The 118th AICS Cafe
Joint seminar (Large-scale Parallel Numerical Computing Technology Research Team)
Date and Time: Wed. Aug. 2, 2017, 14:00-16:30
Place: Workshop room (6th floor) at AICS
Keita Teranishi (Sandia National Laboratories, California)
Balazs Gerofi (System Software ResearchTeam)
Miwako Tsuji（Programming Environment Research Team）
Presentation Language: English
Presentation Material: English
【14:00-15:00】Keita Teranishi (Sandia National Laboratories, California)
Title: Toward Resilient Asynchronous Many Task Programming
Abstract: As semiconductor technology reaches its physical limit, the performance improvement of high performance computing systems no longer follows the predictions by Moore’s law. One of the viable approaches to address this stagnation is to relax the reliability of computing systems, and leave the application users to manage it. To enable this idea, it is essential for programming model to embrace a resilience capability. Today, the major resilience framework is coordinated checkpoint and restart (C/R), which involves global coordination of processes and threads for accommodating consistent global application state. However, this global recovery model entails inherent scalability issues and disproportionate use of resources to respond to local failures. These issues are better handled through asynchronous many task (AMT) programming model that is intended for deriving good scalability from unprecedented parallelism and complexity of node architecture of future HPC systems. A runtime system with AMT enables abstractions for encapsulating streams of program execution (tasks) and organizing the application data as objects rather than a sequence of data mapped to the system address space. In the AMT model, resilience is achieved through task re-execution and replication facilitated with versioning and replication of data objects. However, extensive research on task-based resilience is still required to determine the roadmap of resilience in the context of the programming environment. We will discuss our ongoing activities on the resilience of high performance AMT programming model and the challenges for scalable HPC application resilience.

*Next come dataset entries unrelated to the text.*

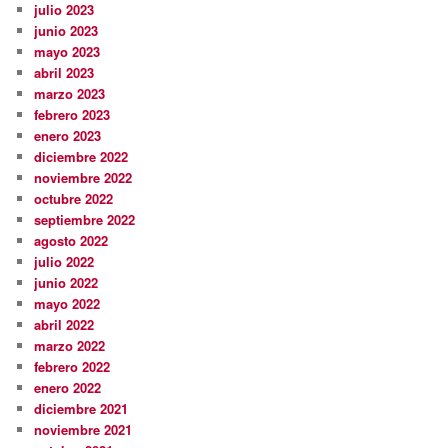
julio 2023
junio 2023
mayo 2023
abril 2023
marzo 2023
febrero 2023
enero 2023
diciembre 2022
noviembre 2022
octubre 2022
septiembre 2022
agosto 2022
julio 2022
junio 2022
mayo 2022
abril 2022
marzo 2022
febrero 2022
enero 2022
diciembre 2021
noviembre 2021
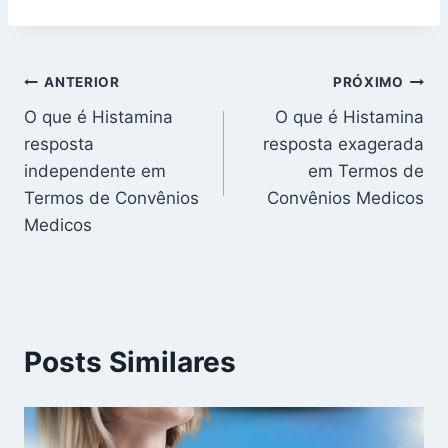
Navegação
ANTERIOR
PRÓXIMO
O que é Histamina
O que é Histamina
de
resposta
resposta exagerada
Post
independente em
em Termos de
Termos de Convênios
Convênios Medicos
Medicos
Posts Similares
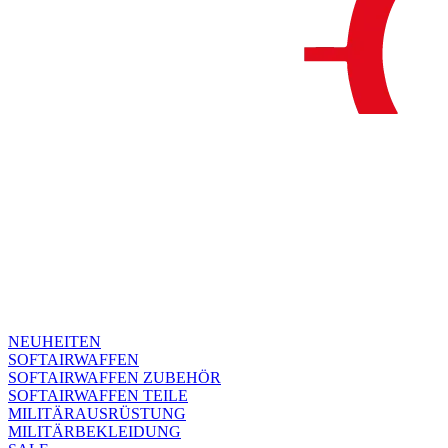
NEUHEITEN
SOFTAIRWAFFEN
SOFTAIRWAFFEN ZUBEHÖR
SOFTAIRWAFFEN TEILE
MILITÄRAUSRÜSTUNG
MILITÄRBEKLEIDUNG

【15:30－16:00】Miwako Tsuji（Programming Environment Research Team）
Title: Fault tolerance features in an XMP-YML scientific workflow programming model
Abstract: Supercomputers in the exa-scale era would consist of a huge number of nodes arranged in a multi-level hierarchy. There are many important challenges to exploit such systems such as scalability, programmability, reliability etc... In this talk, we focus on the scalability, programmability and fault tolerance features of a multi SPMD programming model. We have developed a development and execution environment based on workflow and PGAS (Partitioned Global Address Space) . We have extended the environment by incorporating fault resilience scheduling policy into the workflow scheduler.
【16:00-16:30】Balazs Gerofi (System Software ResearchTeam)

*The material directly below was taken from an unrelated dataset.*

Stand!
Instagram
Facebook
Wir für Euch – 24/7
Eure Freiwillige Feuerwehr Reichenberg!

Title: IHK/McKernel: A Lightweight Multi-kernel based Operating System for Extreme Scale Supercomputing
Abstract: RIKEN Advanced Institute for Computation Science leads the development of Japan's next generation flagship supercomputer, the successor of the K Computer. Part of this effort is to design and develop a system software stack that suits the needs of future extreme scale computing. In this talk, we focus on operating system research and discuss IHK/McKernel, our multi-kernel based operating system framework. IHK/McKernel runs Linux with a light-weight kernel side-by-side on compute nodes with the primary motivation of providing scalable, consistent performance for large scale HPC simulations, but at the same time to retain a fully Linux compatible execution environment. We present an overview of the system architecture, provide preliminary results on up to two thousand Intel Xeon Phi nodes and outline future research directions.